▶ [Activity]: Only the lines running from the line with "paso la 5ª edición del Global Gift Gala . Eva" to the end of the listing below should be copied, exactly, without pictures.

Segment Start: Dataset entries

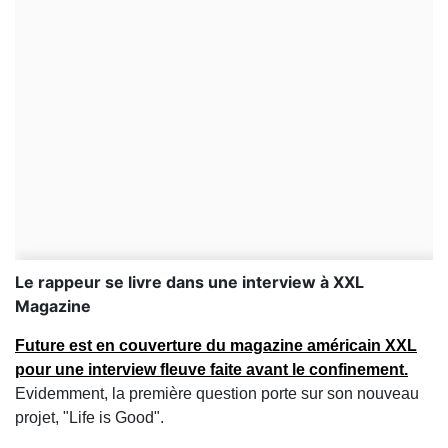
Le rappeur se livre dans une interview à XXL
Magazine
Future est en couverture du magazine américain XXL
pour une interview fleuve faite avant le confinement.
Evidemment, la première question porte sur son nouveau
projet, "Life is Good".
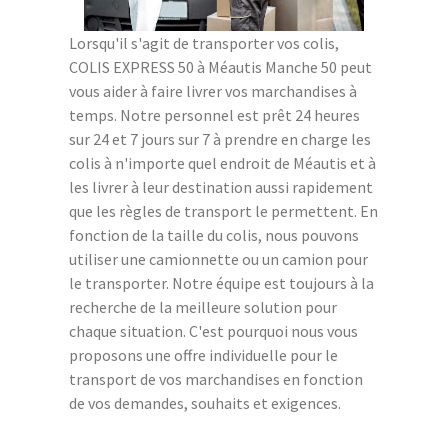
Lorsqu'il s'agit de transporter vos colis,
COLIS EXPRESS 50 à Méautis Manche 50 peut
vous aider à faire livrer vos marchandises à
temps. Notre personnel est prêt 24 heures
sur 24 et 7 jours sur 7 à prendre en charge les
colis à n'importe quel endroit de Méautis et à
les livrer à leur destination aussi rapidement
que les règles de transport le permettent. En
fonction de la taille du colis, nous pouvons
utiliser une camionnette ou un camion pour
le transporter. Notre équipe est toujours à la
recherche de la meilleure solution pour
chaque situation. C'est pourquoi nous vous
proposons une offre individuelle pour le
transport de vos marchandises en fonction
de vos demandes, souhaits et exigences.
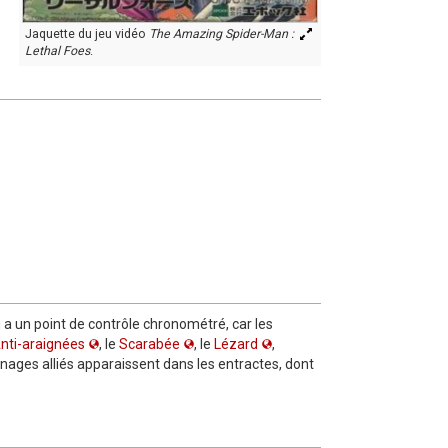
Jaquette du jeu vidéo
The Amazing Spider-Man :
Lethal Foes
.
u a un point de contrôle chronométré, car les
nti-araignées
, le
Scarabée
, le
Lézard
,
nnages alliés apparaissent dans les entractes, dont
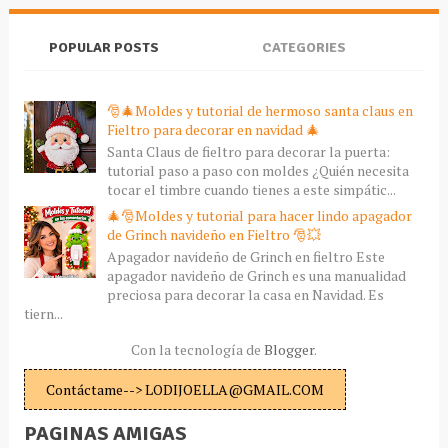
POPULAR POSTS
CATEGORIES
🎅🎄Moldes y tutorial de hermoso santa claus en
Fieltro para decorar en navidad 🎄
Santa Claus de fieltro para decorar la puerta:
tutorial paso a paso con moldes ¿Quién necesita
tocar el timbre cuando tienes a este simpátic...
🎄🎅Moldes y tutorial para hacer lindo apagador
de Grinch navideño en Fieltro 🎅💥
Apagador navideño de Grinch en fieltro Este
apagador navideño de Grinch es una manualidad
preciosa para decorar la casa en Navidad. Es
tiern...
Con la tecnología de
Blogger
.
Contáctame--> LODIJOELLA@GMAIL.COM
PAGINAS AMIGAS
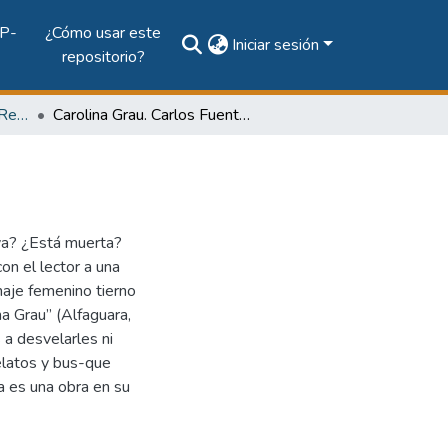
P-
¿Cómo usar este
Iniciar sesión
repositorio?
Vol. 71, Núm. 1 (2012): Revista Maga
Carolina Grau. Carlos Fuentes. Alfaguara, 2011
va? ¿Está muerta?
on el lector a una
naje femenino tierno
na Grau” (Alfaguara,
 a desvelarles ni
relatos y bus-que
a es una obra en su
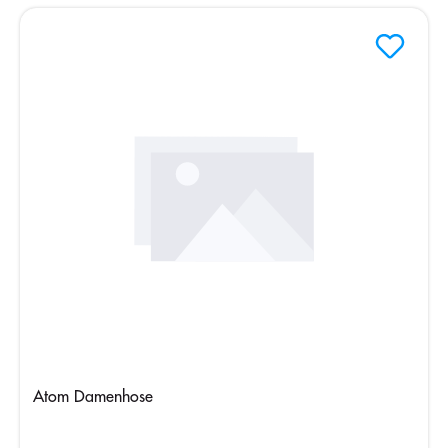
Atom Damenhose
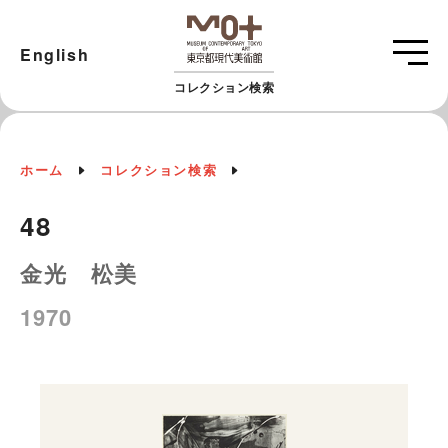
English
コレクション検索
ホーム
コレクション検索
48
金光 松美
1970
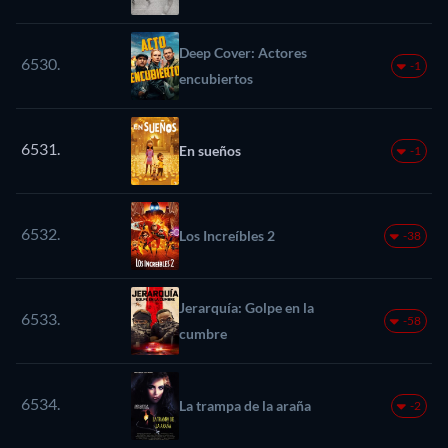
Deep Cover: Actores
6530.
-1
encubiertos
6531.
En sueños
-1
6532.
Los Increíbles 2
-38
Jerarquía: Golpe en la
6533.
-58
cumbre
6534.
La trampa de la araña
-2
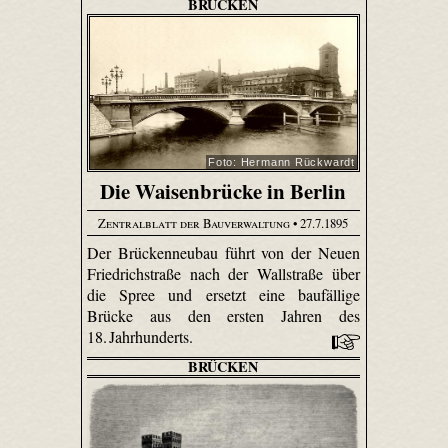
BRÜCKEN
Foto: Hermann Rückwardt
Die Waisenbrücke in Berlin
Zentralblatt der Bauverwaltung
• 27.7.1895
Der Brückenneubau führt von der Neuen
Friedrichstraße nach der Wallstraße über
die Spree und ersetzt eine baufällige
Brücke aus den ersten Jahren des
18. Jahrhunderts.
BRÜCKEN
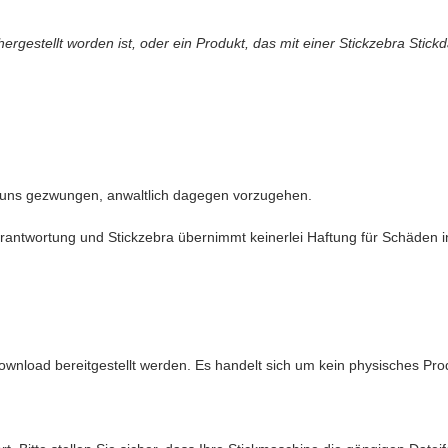
gestellt worden ist, oder ein Produkt, das mit einer Stickzebra Stickd
 uns gezwungen, anwaltlich dagegen vorzugehen.
antwortung und Stickzebra übernimmt keinerlei Haftung für Schäden in 
ownload bereitgestellt werden. Es handelt sich um kein physisches Pro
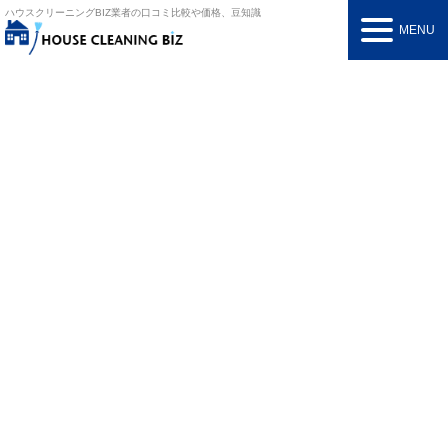
ハウスクリーニングBIZ
業者の口コミ比較や価格、豆知識
MENU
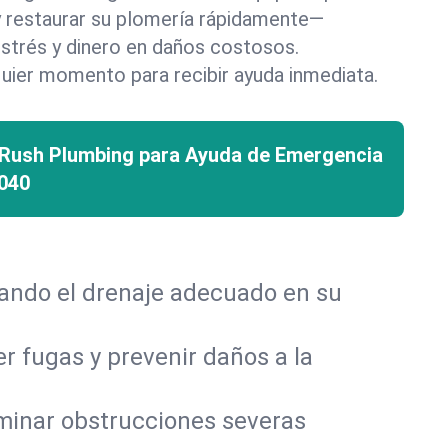
 y restaurar su plomería rápidamente—
strés y dinero en daños costosos.
uier momento para recibir ayuda inmediata.
 Rush Plumbing para Ayuda de Emergencia
040
rando el drenaje adecuado en su
r fugas y prevenir daños a la
iminar obstrucciones severas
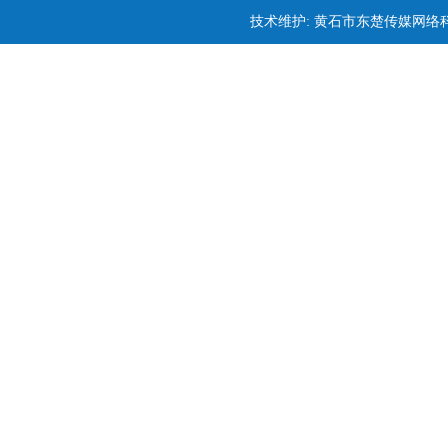
技术维护: 黄石市东楚传媒网络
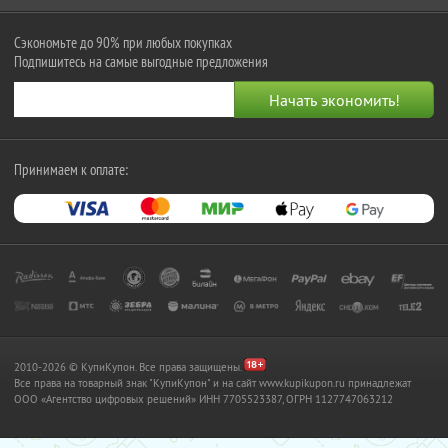
Сэкономьте до 90% при любых покупках
Подпишитесь на самые выгодные предложения
Принимаем к оплате:
2010-2026 © КупиКупон. Все права защищены.
Все права на товарный знак "КупиКупон" и на сайт www.kupikupon.ru принадлежат
OOO «Агентство цифровых решений» ИНН 7705523387, ОГРН 1127747063212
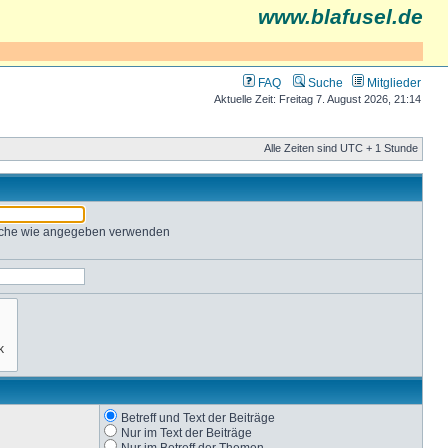
www.blafusel.de
FAQ
Suche
Mitglieder
Aktuelle Zeit: Freitag 7. August 2026, 21:14
Alle Zeiten sind UTC + 1 Stunde
Suche wie angegeben verwenden
Betreff und Text der Beiträge
Nur im Text der Beiträge
Nur im Betreff der Themen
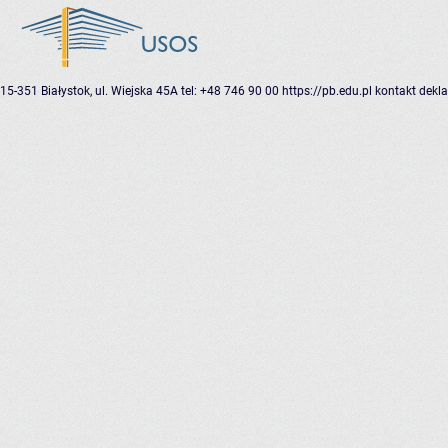
15-351 Białystok, ul. Wiejska 45A
tel: +48 746 90 00
https://pb.edu.pl
kontakt
dekla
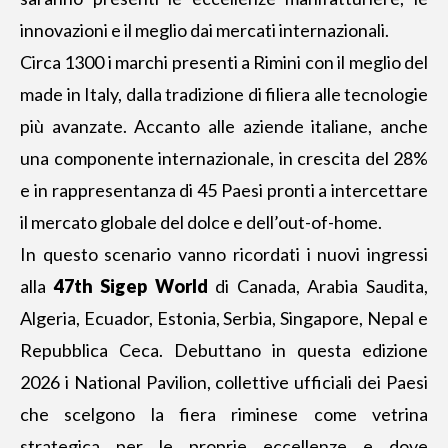
innovazioni e il meglio dai mercati internazionali.
Circa 1300 i marchi presenti a Rimini con il meglio del
made in Italy, dalla tradizione di filiera alle tecnologie
più avanzate. Accanto alle aziende italiane, anche
una componente internazionale, in crescita del 28%
e in rappresentanza di 45 Paesi pronti a intercettare
il mercato globale del dolce e dell’out-of-home.
In questo scenario vanno ricordati i nuovi ingressi
alla
47th Sigep World
di Canada, Arabia Saudita,
Algeria, Ecuador, Estonia, Serbia, Singapore, Nepal e
Repubblica Ceca. Debuttano in questa edizione
2026 i National Pavilion, collettive ufficiali dei Paesi
che scelgono la fiera riminese come vetrina
strategica per le proprie eccellenze e dove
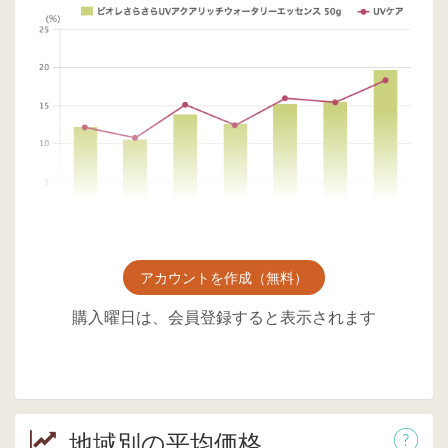
アカウントを作成（無料）
購入曜日は、会員登録すると表示されます
地域別の平均価格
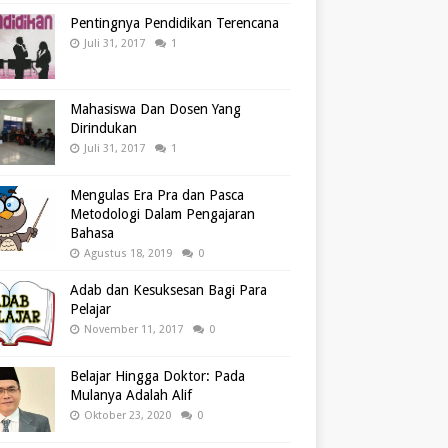
Pentingnya Pendidikan Terencana
Juli 31, 2017
1
Mahasiswa Dan Dosen Yang
Dirindukan
Juli 31, 2017
1
Mengulas Era Pra dan Pasca
Metodologi Dalam Pengajaran
Bahasa
Agustus 18, 2019
0
Adab dan Kesuksesan Bagi Para
Pelajar
November 11, 2017
0
Belajar Hingga Doktor: Pada
Mulanya Adalah Alif
Oktober 23, 2020
0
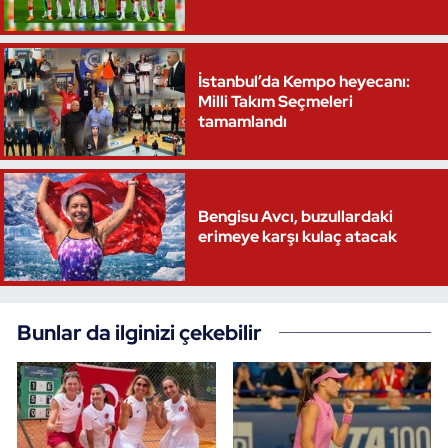
İstanbul’da Kempo heyecanı:
Milli Takım Seçmeleri
tamamlandı
Bengisu Avcı, buzullardaki
erimeye karşı kulaç atacak
Bunlar da ilginizi çekebilir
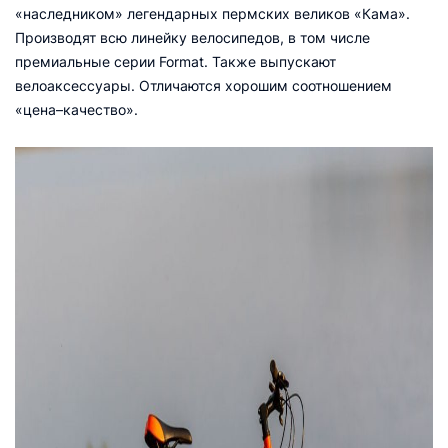
«наследником» легендарных пермских великов «Кама».
Производят всю линейку велосипедов, в том числе
премиальные серии Format. Также выпускают
велоаксессуары. Отличаются хорошим соотношением
«цена–качество».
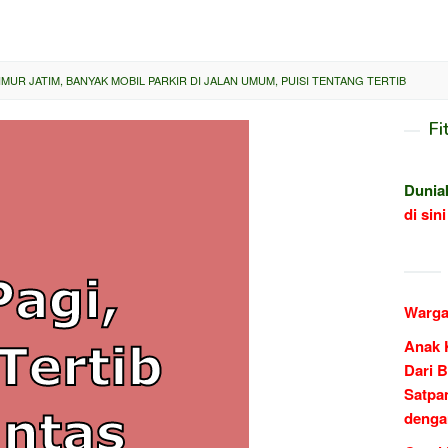
IMUR JATIM, BANYAK MOBIL PARKIR DI JALAN UMUM, PUISI TENTANG TERTIB
Fi
Dunia
di sini
Warga
Anak 
Dari B
Satpa
denga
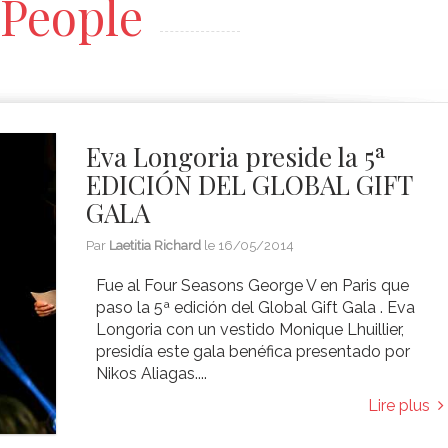
People
Eva Longoria preside la 5ª
EDICIÓN DEL GLOBAL GIFT
GALA
Par
Laetitia Richard
le
16/05/2014
Fue al Four Seasons George V en Paris que
paso la 5ª edición del Global Gift Gala . Eva
Longoria con un vestido Monique Lhuillier,
presidía este gala benéfica presentado por
Nikos Aliagas....
Lire plus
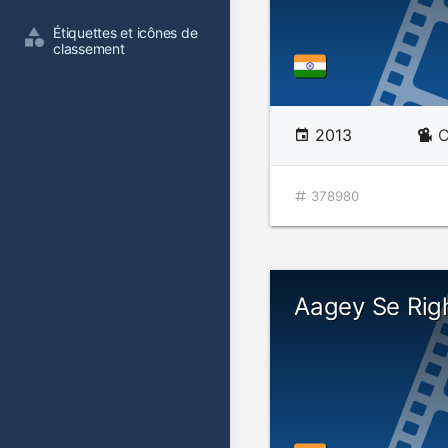
Étiquettes et icônes de 
classement
2013
C
378980
Aagey Se Rig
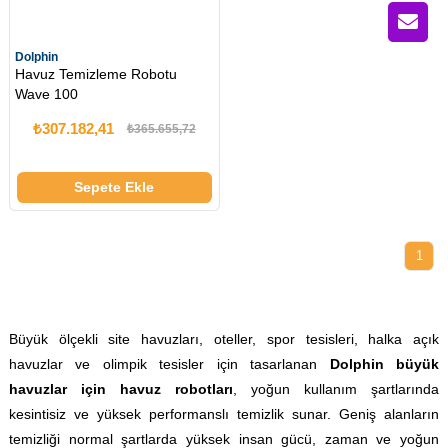
Dolphin
Havuz Temizleme Robotu
Wave 100
₺307.182,41
₺365.655,72
Sepete Ekle
1
Büyük ölçekli site havuzları, oteller, spor tesisleri, halka açık
havuzlar ve olimpik tesisler için tasarlanan
Dolphin büyük
havuzlar için havuz robotları
, yoğun kullanım şartlarında
kesintisiz ve yüksek performanslı temizlik sunar. Geniş alanların
temizliği normal şartlarda yüksek insan gücü, zaman ve yoğun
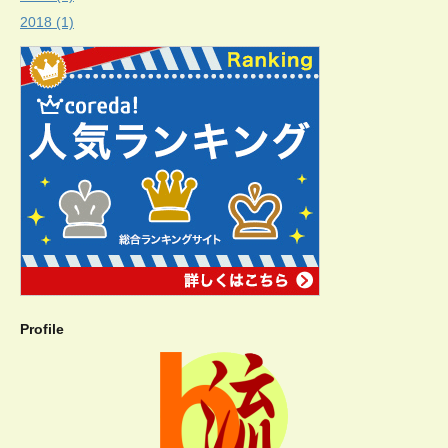
2018 (1)
Profile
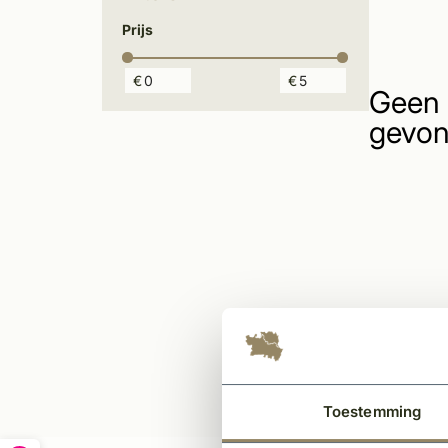
Prijs
€
€
Geen 
gevon
Toestemming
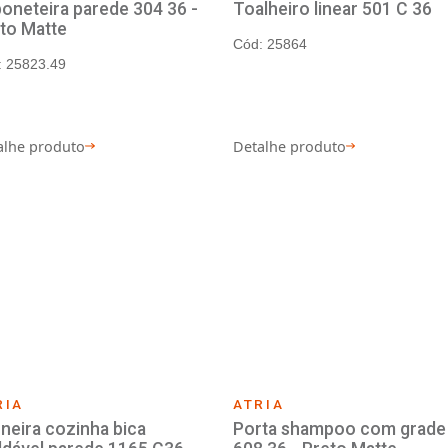
ATRIA
ATR
óvel
Saboneteira parede 304 36 -
Toal
reto
Preto Matte
Cód:
Cód: 25823.49
Detalhe produto
Deta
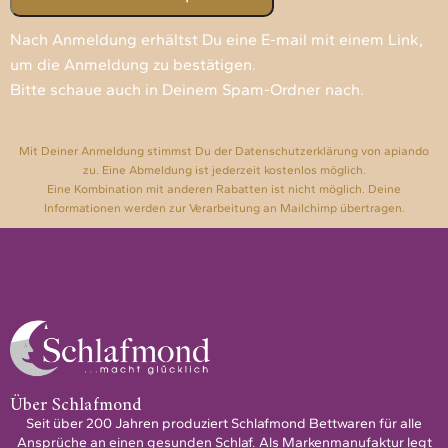
Nach Anmeldung erhältst Du eine E-mail mit einem Link,
um die Anmeldung zu bestätigen.
Bitte schaue auch in Deinem Spam-Ordner nach.
Mit Deiner Anmeldung stimmst Du der Datenschutzerklärung von apiando
zu. Eine Abmeldung ist jederzeit kostenlos möglich.
Eine Kombination mit anderen Rabatten ist nicht möglich. Deine
Informationen werden zur Verarbeitung an Mailchimp übertragen.
Über Schlafmond
Seit über 200 Jahren produziert Schlafmond Bettwaren für alle
Ansprüche an einen gesunden Schlaf. Als Markenmanufaktur legt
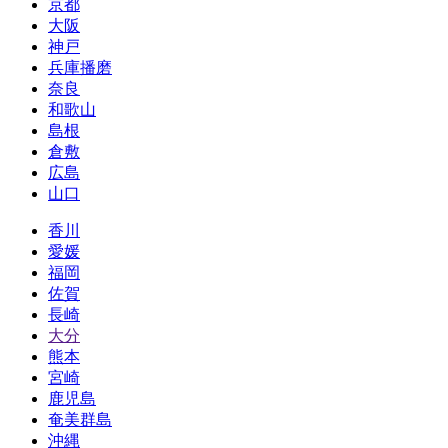
京都
大阪
神戸
兵庫播磨
奈良
和歌山
島根
倉敷
広島
山口
香川
愛媛
福岡
佐賀
長崎
大分
熊本
宮崎
鹿児島
奄美群島
沖縄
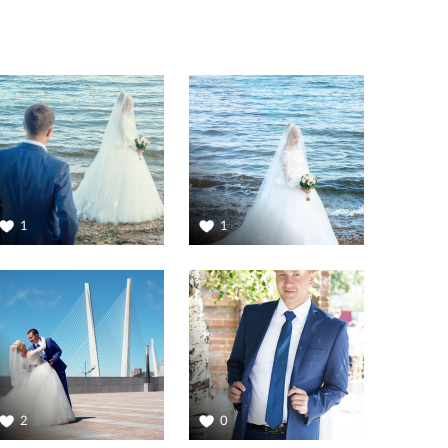
1
1
2
0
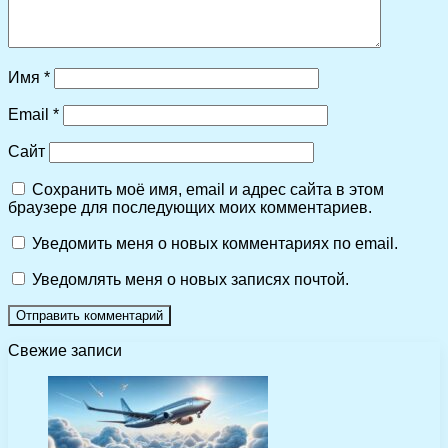
Имя
*
Email
*
Сайт
Сохранить моё имя, email и адрес сайта в этом
браузере для последующих моих комментариев.
Уведомить меня о новых комментариях по email.
Уведомлять меня о новых записях почтой.
Свежие записи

Segment End: Dataset entries

▶ [Solution below]:
paso la 5ª edición del Global Gift Gala . Eva
Longoria con un vestido Monique Lhuillier,
presidía este gala benéfica presentado por
Nikos Aliagas....
Lire plus
Étiquettes et icônes de 
classement
2013
C
378980
Aagey Se Rig
Dolphin
Havuz Temizleme Robotu
Wave 100
₺307.182,41
₺365.655,72
Sepete Ekle
1
Büyük ölçekli site havuzları, oteller, spor tesisleri, halka açık
havuzlar ve olimpik tesisler için tasarlanan
Dolphin büyük
havuzlar için havuz robotları
, yoğun kullanım şartlarında
kesintisiz ve yüksek performanslı temizlik sunar. Geniş alanların
temizliği normal şartlarda yüksek insan gücü, zaman ve yoğun
2018 (1)
Profile
Prijs
€
€
Geen 
gevon
Toestemming
ATRIA
ATR
óvel
Saboneteira parede 304 36 -
Toal
reto
Preto Matte
Cód:
Cód: 25823.49
Detalhe produto
Deta
Nach Anmeldung erhältst Du eine E-mail mit einem Link,
um die Anmeldung zu bestätigen.
Bitte schaue auch in Deinem Spam-Ordner nach.
Mit Deiner Anmeldung stimmst Du der Datenschutzerklärung von apiando
zu. Eine Abmeldung ist jederzeit kostenlos möglich.
Eine Kombination mit anderen Rabatten ist nicht möglich. Deine
Informationen werden zur Verarbeitung an Mailchimp übertragen.
Über Schlafmond
Seit über 200 Jahren produziert Schlafmond Bettwaren für alle
Ansprüche an einen gesunden Schlaf. Als Markenmanufaktur legt
京都
大阪
神戸
兵庫播磨
奈良
和歌山
島根
倉敷
広島
山口
香川
愛媛
福岡
佐賀
長崎
大分
熊本
宮崎
鹿児島
奄美群島
沖縄
1
1
2
0
Имя
*
Email
*
Сайт
Сохранить моё имя, email и адрес сайта в этом
браузере для последующих моих комментариев.
Уведомить меня о новых комментариях по email.
Уведомлять меня о новых записях почтой.
Свежие записи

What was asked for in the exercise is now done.